Files

2.4 KiB

Lane notes — Category 5 (Auditability & Observability)

  • Owner: ztaylor
  • Last live-state check:
  • Fixtures: reuse gateway zeb-gateway-test + ref server arcade-eval-ref for generating tool-call traffic (see ../../config/targets.yaml; ref-server tunnel is ephemeral — re-establish if down).

Orientation (read before starting)

../../LIVE-POC.md → "Observability" + "Known behaviors". Key facts:

  • Logs → ELK via the Vector daemonset (works today; engine logs visible in Kibana with Tracing.TraceId/CorrelationId/NetCore.RequestPath).
  • Metrics → Grafana/Mimir via the Grafana Agent Operator (ServiceMonitor/PodMonitor scrape → remote_write to Mimir, tenant X-Scope-OrgID: k8s-backstage-v4). NOT ELK.
  • Engine OTLP metrics are dropped todayarcade-otel-collector:4318 doesn't resolve (no collector deployed). Confirmed in Kibana 2026-06-18.

Plan (the three signals + admin + residency)
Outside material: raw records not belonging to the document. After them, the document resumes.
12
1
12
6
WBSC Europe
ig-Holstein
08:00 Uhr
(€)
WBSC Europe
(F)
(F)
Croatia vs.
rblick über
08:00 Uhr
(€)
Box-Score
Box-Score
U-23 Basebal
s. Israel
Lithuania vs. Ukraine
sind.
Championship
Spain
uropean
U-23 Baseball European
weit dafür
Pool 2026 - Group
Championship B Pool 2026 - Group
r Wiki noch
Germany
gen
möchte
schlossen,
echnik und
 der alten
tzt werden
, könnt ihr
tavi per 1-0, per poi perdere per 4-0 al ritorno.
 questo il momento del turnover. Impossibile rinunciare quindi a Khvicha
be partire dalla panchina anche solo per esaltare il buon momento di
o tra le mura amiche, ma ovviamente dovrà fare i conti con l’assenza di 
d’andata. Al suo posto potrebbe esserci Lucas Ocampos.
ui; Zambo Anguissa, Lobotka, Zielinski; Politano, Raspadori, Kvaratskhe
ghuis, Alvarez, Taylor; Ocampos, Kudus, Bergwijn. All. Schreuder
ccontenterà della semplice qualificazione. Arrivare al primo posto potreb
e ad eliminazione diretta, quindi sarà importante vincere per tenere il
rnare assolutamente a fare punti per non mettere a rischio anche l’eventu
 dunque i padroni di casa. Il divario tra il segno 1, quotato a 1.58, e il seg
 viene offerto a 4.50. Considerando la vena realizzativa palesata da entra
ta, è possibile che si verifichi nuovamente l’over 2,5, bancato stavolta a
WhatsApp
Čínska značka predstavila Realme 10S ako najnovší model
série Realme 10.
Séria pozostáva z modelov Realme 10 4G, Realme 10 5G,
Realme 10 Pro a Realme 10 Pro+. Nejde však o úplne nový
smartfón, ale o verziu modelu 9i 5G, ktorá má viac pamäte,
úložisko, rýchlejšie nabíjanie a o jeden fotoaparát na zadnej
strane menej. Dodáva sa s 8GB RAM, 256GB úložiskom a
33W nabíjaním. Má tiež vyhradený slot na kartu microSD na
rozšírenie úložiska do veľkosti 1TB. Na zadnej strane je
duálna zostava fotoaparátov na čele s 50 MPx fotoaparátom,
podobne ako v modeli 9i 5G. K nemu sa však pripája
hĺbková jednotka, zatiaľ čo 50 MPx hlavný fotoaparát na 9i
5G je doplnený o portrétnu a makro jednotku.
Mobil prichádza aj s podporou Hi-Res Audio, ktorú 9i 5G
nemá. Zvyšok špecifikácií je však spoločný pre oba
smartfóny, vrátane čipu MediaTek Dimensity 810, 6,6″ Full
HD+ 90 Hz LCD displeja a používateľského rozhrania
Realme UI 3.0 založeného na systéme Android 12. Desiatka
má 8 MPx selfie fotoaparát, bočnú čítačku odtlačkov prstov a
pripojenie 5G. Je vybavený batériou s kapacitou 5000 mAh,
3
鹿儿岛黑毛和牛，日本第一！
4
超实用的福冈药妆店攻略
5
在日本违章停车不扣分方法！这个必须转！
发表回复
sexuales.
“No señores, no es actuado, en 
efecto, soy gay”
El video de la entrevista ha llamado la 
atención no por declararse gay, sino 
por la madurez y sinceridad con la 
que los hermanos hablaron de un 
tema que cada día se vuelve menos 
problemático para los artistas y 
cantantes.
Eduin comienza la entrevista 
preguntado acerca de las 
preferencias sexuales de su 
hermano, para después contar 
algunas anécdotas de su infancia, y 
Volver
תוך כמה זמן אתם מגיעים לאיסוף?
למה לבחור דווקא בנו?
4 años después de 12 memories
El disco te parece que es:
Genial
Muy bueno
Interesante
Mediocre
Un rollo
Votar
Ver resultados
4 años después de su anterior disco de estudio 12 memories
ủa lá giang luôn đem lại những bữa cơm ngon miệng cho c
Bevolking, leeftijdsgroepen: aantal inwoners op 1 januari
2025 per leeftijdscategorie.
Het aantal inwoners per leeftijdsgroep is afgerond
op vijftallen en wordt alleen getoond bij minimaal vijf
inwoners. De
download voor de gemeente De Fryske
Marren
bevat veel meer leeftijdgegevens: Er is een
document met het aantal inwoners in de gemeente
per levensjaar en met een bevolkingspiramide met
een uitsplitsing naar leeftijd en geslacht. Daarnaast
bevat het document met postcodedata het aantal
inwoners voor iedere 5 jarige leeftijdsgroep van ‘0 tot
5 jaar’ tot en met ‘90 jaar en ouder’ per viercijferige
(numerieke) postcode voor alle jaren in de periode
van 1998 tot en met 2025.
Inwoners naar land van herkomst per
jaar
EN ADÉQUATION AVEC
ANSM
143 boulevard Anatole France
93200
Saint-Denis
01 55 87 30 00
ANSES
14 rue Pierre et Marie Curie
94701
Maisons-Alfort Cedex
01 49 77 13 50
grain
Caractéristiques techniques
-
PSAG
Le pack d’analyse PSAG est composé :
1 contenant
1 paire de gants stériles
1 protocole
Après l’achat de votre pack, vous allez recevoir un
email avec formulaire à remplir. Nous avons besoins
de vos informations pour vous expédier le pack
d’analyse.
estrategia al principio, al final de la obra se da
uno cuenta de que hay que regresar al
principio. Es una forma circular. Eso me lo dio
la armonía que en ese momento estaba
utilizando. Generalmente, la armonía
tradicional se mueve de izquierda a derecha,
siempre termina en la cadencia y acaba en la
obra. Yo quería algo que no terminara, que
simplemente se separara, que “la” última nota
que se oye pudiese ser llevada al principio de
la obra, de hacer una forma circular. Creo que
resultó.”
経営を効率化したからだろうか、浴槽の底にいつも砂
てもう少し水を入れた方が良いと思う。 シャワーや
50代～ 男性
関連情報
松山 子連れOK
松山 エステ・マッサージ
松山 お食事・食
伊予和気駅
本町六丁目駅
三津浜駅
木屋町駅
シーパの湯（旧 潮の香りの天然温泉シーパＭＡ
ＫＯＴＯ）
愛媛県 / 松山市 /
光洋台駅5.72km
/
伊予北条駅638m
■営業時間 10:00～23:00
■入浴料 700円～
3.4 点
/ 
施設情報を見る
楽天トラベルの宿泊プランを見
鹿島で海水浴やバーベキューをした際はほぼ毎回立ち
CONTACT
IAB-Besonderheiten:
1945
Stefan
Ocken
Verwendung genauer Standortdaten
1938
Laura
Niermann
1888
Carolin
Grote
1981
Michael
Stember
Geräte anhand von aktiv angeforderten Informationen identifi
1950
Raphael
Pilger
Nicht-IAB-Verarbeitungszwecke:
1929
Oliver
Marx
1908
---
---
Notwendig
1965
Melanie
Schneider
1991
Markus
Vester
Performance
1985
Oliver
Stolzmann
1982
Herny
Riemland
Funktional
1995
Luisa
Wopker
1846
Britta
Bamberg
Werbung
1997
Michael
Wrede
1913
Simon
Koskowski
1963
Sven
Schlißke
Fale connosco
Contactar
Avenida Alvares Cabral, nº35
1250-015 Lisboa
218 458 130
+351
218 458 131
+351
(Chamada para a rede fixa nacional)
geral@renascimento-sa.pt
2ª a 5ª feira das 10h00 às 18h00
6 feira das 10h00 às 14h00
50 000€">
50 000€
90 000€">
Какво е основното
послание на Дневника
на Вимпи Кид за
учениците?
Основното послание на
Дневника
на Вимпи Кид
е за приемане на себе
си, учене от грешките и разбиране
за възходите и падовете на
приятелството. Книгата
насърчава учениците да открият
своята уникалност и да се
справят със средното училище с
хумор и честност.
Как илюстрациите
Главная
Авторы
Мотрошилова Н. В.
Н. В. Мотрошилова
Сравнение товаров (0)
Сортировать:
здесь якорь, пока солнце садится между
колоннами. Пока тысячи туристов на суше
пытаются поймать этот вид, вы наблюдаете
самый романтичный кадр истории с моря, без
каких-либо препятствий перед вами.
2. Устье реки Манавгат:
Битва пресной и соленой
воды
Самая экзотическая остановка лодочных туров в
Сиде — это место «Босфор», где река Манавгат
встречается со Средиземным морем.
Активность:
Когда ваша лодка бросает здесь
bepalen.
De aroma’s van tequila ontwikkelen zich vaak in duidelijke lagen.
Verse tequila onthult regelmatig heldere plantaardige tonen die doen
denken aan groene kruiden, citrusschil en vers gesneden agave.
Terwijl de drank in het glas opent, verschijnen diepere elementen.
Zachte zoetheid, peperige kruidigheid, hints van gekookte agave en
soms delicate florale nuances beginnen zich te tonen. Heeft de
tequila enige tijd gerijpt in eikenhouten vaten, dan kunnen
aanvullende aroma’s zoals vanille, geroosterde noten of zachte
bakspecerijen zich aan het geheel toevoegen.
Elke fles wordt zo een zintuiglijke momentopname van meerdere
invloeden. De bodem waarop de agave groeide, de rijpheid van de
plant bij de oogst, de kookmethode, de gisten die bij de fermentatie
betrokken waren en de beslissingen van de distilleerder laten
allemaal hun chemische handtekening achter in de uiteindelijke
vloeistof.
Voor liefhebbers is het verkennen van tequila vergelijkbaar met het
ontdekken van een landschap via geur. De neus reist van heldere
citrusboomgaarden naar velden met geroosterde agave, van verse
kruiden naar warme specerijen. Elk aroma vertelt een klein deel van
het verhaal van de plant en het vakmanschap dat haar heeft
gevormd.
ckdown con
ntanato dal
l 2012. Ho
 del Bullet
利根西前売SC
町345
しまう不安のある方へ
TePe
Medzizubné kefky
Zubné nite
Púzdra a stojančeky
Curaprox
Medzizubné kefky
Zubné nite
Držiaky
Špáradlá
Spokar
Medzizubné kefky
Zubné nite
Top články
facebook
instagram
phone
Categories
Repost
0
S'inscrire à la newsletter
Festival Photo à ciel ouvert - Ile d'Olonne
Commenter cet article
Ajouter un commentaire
  1. OTEL pipeline healthkubectl -n arcade get svc,deploy,pod | grep -i otel; check engine OTEL_EXPORTER_OTLP_* env + chart OTEL collector values. Confirm the drop.
  2. Metrics export remediation (primary objective; with the user — touches apps/arcade) — deploy/enable a collector so arcade-otel-collector:4318 resolves, then bridge into Prometheus/Mimir: EITHER (idiomatic) collector prometheus exporter /metrics + a ServiceMonitor (label release: prometheus-operator, NOT grafana-agent: external), OR (push) prometheusremotewrite exporter → http://mimir-nginx.mimir.observability-wus2/api/v1/push + X-Scope-OrgID: k8s-backstage-v4. Then generate tool-call traffic and confirm per-tool/per-user metrics appear in Grafana.
  3. Execution audit (logs) — make tool calls; query ELK for records with user/tool/ts/outcome; assess field completeness. (Arcade's own audit log covers admin actions only, by design.)
  4. Trace propagation — send a call with trace context; check it joins agent→tool (engine already emits TraceId in ELK; test whether OTEL traces export + join).
  5. Admin audit log — make an admin change (update a gateway); confirm it's logged in Arcade.
  6. Data residency — confirm no telemetry egresses to Arcade when self-hosted (collector/exporter targets ST-internal only).
  7. InfoSec sign-off (Dane) — gate dependency, not ours to execute; record status.

Log

  • (start here)